After posting a photo and description of the postcard on Facebook earlier this week, Bender said her post received dozens of comments. Some speculated that the new owners of her mother’s previous home could have found the postcard and dropped it in the mail, but one commenter replied purporting to be the new owner.
“We didn’t do that,” the person said. “I did not find that. This is a legit story.”
Bender also said that as she and her sister had cleaned out their mother’s house in recent months, neither had any recollection of seeing the postcard.
“Neither one of us threw this away or made that connection,” she said. “We were going through all kinds of stuff.”

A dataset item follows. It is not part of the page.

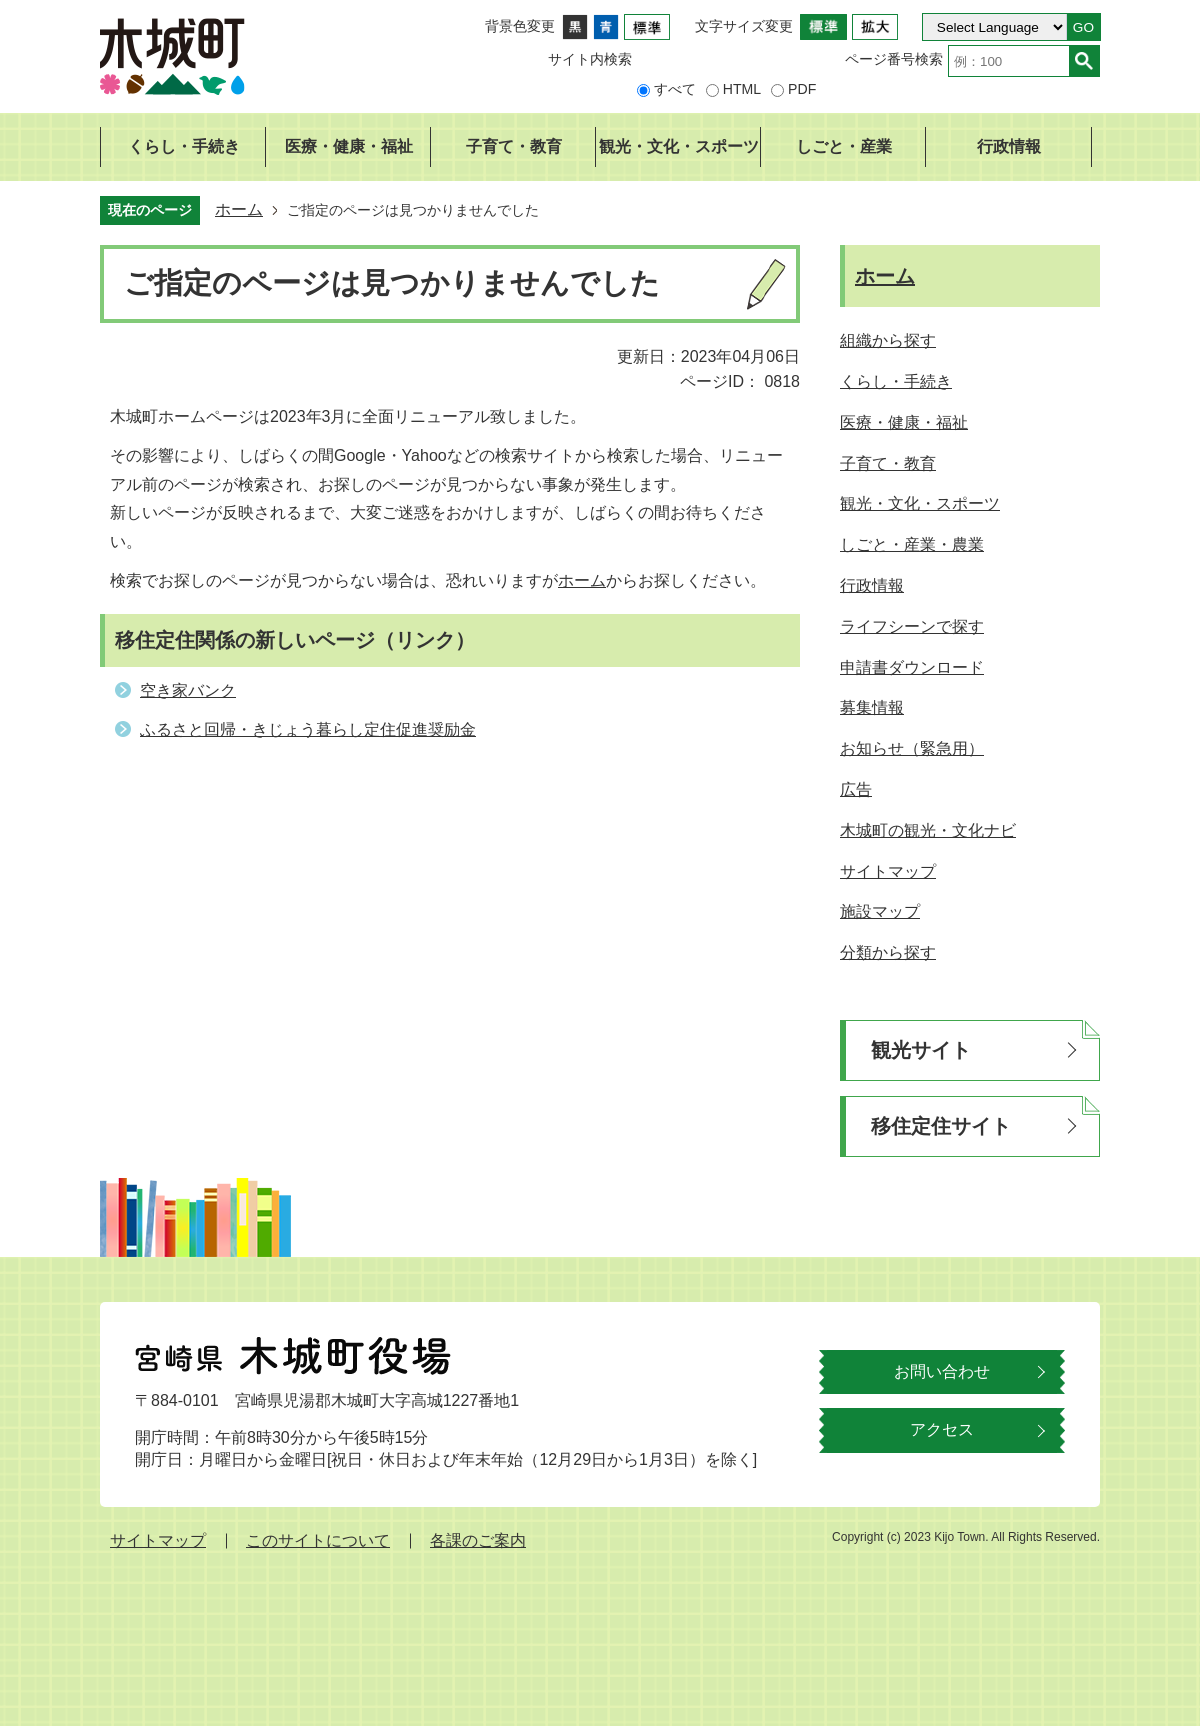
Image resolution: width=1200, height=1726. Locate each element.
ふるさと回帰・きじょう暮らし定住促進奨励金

Bender noted that the original author and sender of the card was none other than her grandmother Marie Baccus, her father’s mother, who’d penned it during a trip she’d taken around the world that year.
The message on the card is the usual postcard fare, describing their arrival and getting settled in the hotel and being hungry; however, the writer does exclaim, “Wow, this is some city unlike anything you ever dreamed of.” Then she goes on to list some key places they’d already visited, including the queen’s home, the Thames River and London Bridge.
Bender said her parents were divorced in November 1968, just a few months after the card addressed to them was sent.
“If my mom would have gotten this, she probably would have thrown it away because she didn’t care for my dad right then,” she said.
Kimberlie Ray, postmaster of the Cedar City Post Office, said she wasn’t aware of the unusual delivery until she was shown a photo of the front and back of the card by Cedar City News.
Ray said it’s unlikely the mail carrier noticed anything unusual, since postcards and other pieces of mail with a yellow forwarding address sticker are a routine occurrence.
Not even the decades-old postmark nor the 5-penny stamp apparently attracted any undue attention during the mail-handling process.
U.S. Postal Service spokesman Rod Spurgeon said that although it is possible for a piece of mail to go missing for awhile by falling underneath or behind a piece of equipment, that’s usually not the case.
“What we typically find is that old mail pieces like this are found by someone and then deposited into one of our collection boxes,” Spurgeon told Cedar City News. “Old letters and postcards can also be purchased at flea markets, antique shops and even online, and they are re-entered into our system. In most cases like this, these incidents do not involve mail that had been lost in our network and later found.”
Bender, who moved to Cedar City with her husband, Randy, about a year ago, says that to her, it ultimately doesn’t matter how it happened.
“Somebody said, ‘Oh, it probably got blown out of the trash, and somebody probably picked it up and put it in a mailbox,” Bender said. “Then you have those people who are saying, “It’s a sign.’”
Regardless of the circumstance, she said it’s “pretty cool that it made it.”
“No matter how it happened, it happened. I don’t really care how it got here, but the fact that it got to me is just amazing.”